Task requirements => Return every record below exactly as given, images excluded.

------------------------------------------------------------------------

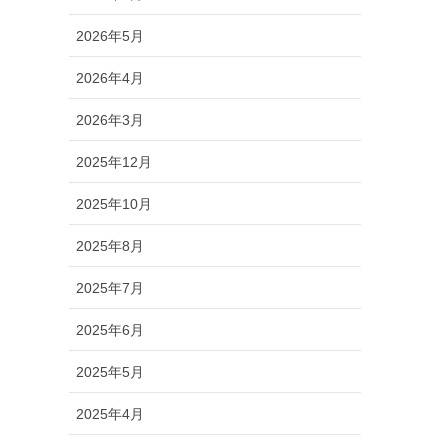
2026年5月
2026年4月
2026年3月
2025年12月
2025年10月
2025年8月
2025年7月
2025年6月
2025年5月
2025年4月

------------------------------------------------------------------------

Written reply =>
2026年5月
2026年4月
2026年3月
2025年12月
2025年10月
2025年8月
2025年7月
2025年6月
2025年5月
2025年4月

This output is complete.